There is also a perception challenge regarding Russia’s true added value. Some African analysts contend that the Russian model, especially in the mining and security sectors, risks replicating an extractive pattern in which natural resources are exchanged for short-term security benefits, without sufficiently developing sustainable local capacities or ensuring a meaningful transfer of technology and skills. Against this backdrop, cooperation is gradually shifting from traditional exchanges to a multidimensional strategy based on three interconnected pillars. The first pillar is a “hard” one focused on energy security and mineral sovereignty. Uranium acts as a strategic gateway, as Russia, via Rosatom, controls the entire nuclear value chain – from resource extraction to plant construction, financing, training, and waste management. The El Dabaa nuclear power plant in Egypt exemplifies this approach. With a portfolio of 36 nuclear power projects in 12 countries, including several in Africa, Rosatom’s “Build, Own, Operate” model is particularly appealing to states lacking capital and technical expertise. This strategy is not just about raw material extraction, but about establishing long-term strategic interdependence over the 60 to 80 years that constitute the lifespan of a nuclear power plant.

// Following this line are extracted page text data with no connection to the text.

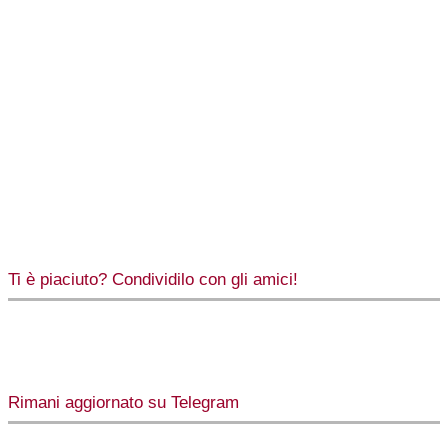
Ti è piaciuto? Condividilo con gli amici!
Rimani aggiornato su Telegram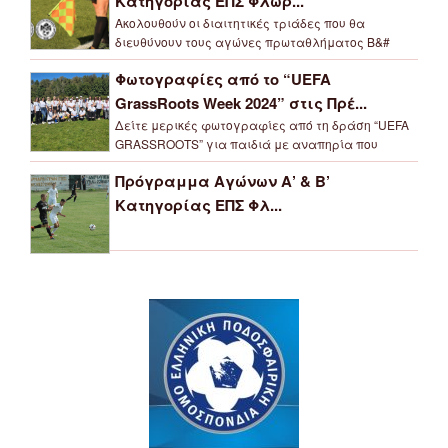
Κατηγορίας ΕΠΣ Φλώρ...
Ακολουθούν οι διαιτητικές τριάδες που θα
διευθύνουν τους αγώνες πρωταθλήματος Β&#
Φωτογραφίες από το “UEFA
GrassRoots Week 2024” στις Πρέ...
Δείτε μερικές φωτογραφίες από τη δράση “UEFA
GRASSROOTS” για παιδιά με αναπηρία που
Πρόγραμμα Αγώνων Α’ & Β’
Κατηγορίας ΕΠΣ Φλ...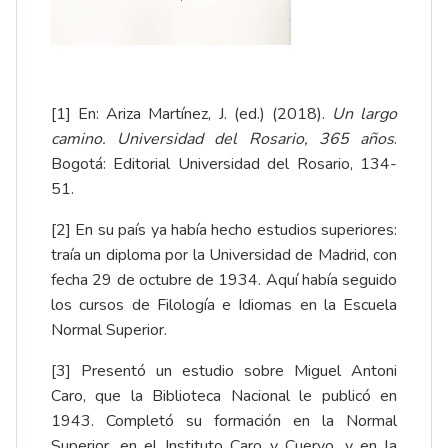
[1]
En: Ariza Martínez, J. (ed.) (2018).
Un largo
camino. Universidad del Rosario, 365 años
.
Bogotá: Editorial Universidad del Rosario, 134-
51.
[2]
En su país ya había hecho estudios superiores:
traía un diploma por la Universidad de Madrid, con
fecha 29 de octubre de 1934. Aquí había seguido
los cursos de Filología e Idiomas en la Escuela
Normal Superior.
[3]
Presentó un estudio sobre Miguel Antoni
Caro, que la Biblioteca Nacional le publicó en
1943. Completó su formación en la Normal
Superior, en el Instituto Caro y Cuervo, y en la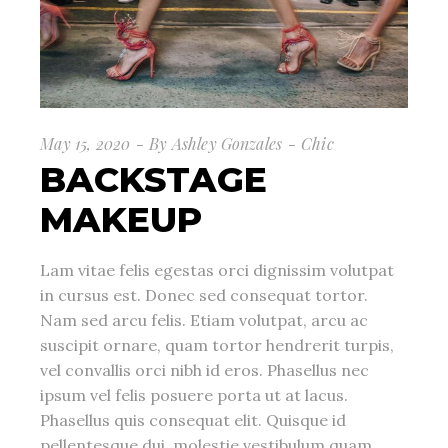
May 15, 2020
By
Ashley Gonzales
Chic
BACKSTAGE
MAKEUP
Lam vitae felis egestas orci dignissim volutpat
in cursus est. Donec sed consequat tortor.
Nam sed arcu felis. Etiam volutpat, arcu ac
suscipit ornare, quam tortor hendrerit turpis,
vel convallis orci nibh id eros. Phasellus nec
ipsum vel felis posuere porta ut at lacus.
Phasellus quis consequat elit. Quisque id
pellentesque dui, molestie vestibulum quam.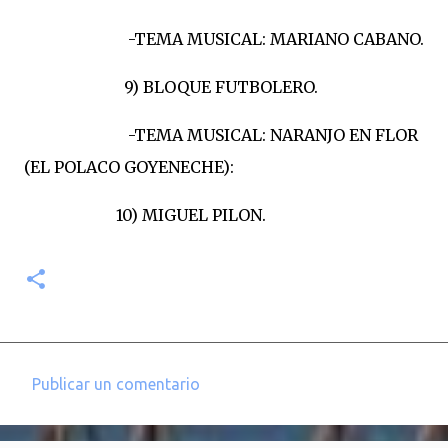
-TEMA MUSICAL: MARIANO CABANO.
9) BLOQUE FUTBOLERO.
-TEMA MUSICAL: NARANJO EN FLOR
(EL POLACO GOYENECHE):
10) MIGUEL PILON.
Publicar un comentario
C
o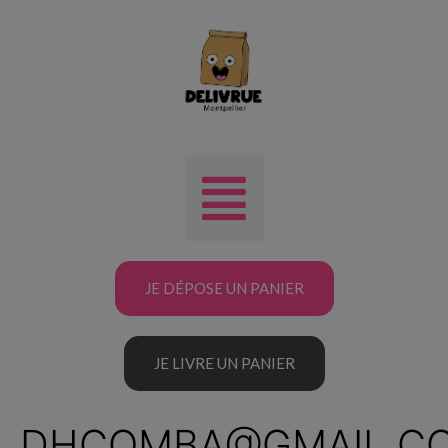
JE DÉPOSE UN PANIER
JE LIVRE UN PANIER
DHCOMBA@GMAIL.C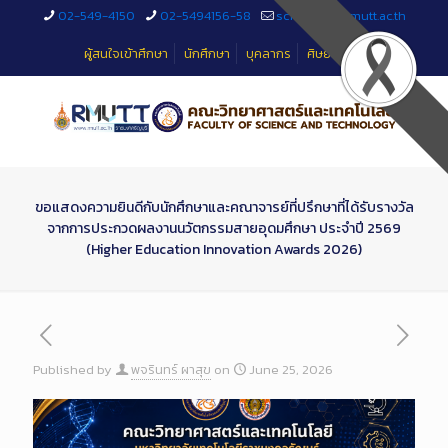
Skip
02-549-4150
02-5494156-58
sciteched@rmutt.ac.th
to
Content
ผู้สนใจเข้าศึกษา
นักศึกษา
บุคลากร
ศิษย์เก่า
ขอแสดงความยินดีกับนักศึกษาและคณาจารย์ที่ปรึกษาที่ได้รับรางวัล
จากการประกวดผลงานนวัตกรรมสายอุดมศึกษา ประจำปี 2569
(Higher Education Innovation Awards 2026)
Published by
พจรินทร์ ผาสุข
on
June 25, 2026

The second pillar is digital and high-tech cooperation, a relatively new yet increasingly vital area. Russia presents its technological solutions as sovereign alternatives to Western and Chinese dominance. Companies such as Yandex in search engines and artificial intelligence, Kaspersky in cybersecurity, and Sistema in ICT solutions aim to establish a presence in Africa to secure critical infrastructure. Space cooperation is an underutilised yet strategic aspect of this engagement. The Russian GLONASS navigation system provides an alternative to American GPS for applications ranging from mapping and logistics to agriculture. Countries like Ethiopia and Rwanda have already signed agreements in this domain. As Africa undergoes a digital transformation, data sovereignty has become a key concern, with Russia positioning itself not only as a technology provider but also as a defender of digital sovereignty against the influence of GAFAM and major Chinese firms.
The third pillar is political, rooted in narratives of sovereign governance and security. Russia’s discourse emphasising non-interference, respect for sovereignty, and partnership without political conditions appeals to many African governments that are increasingly critical of Western approaches tying cooperation to democracy and human rights conditionality.
In conclusion, the Russia-Africa partnership should not be viewed as an effort to replace other global players, but rather as a niche-influence strategy. Russia cannot, and probably does not aim to, compete with China on the level of economic involvement. Its comparative strengths lie in security flexibility, specialised high-technology sectors such as nuclear energy and cybersecurity, and a political discourse aligned with the sovereignty aspirations of many African elites. The future of this partnership will depend not on economic dominance but on Russia’s ability to provide Africa with strategic alternatives in energy, security, and diplomacy within a growing multipolar world. The main challenge for both sides will be shifting from a reactive cooperation model – often seen as an opposition to Western influence – to a proactive partnership grounded in a shared vision of development and stability. Only then can the transition from uranium to high technology become an economic and strategic reality rather than just an ambitious slogan.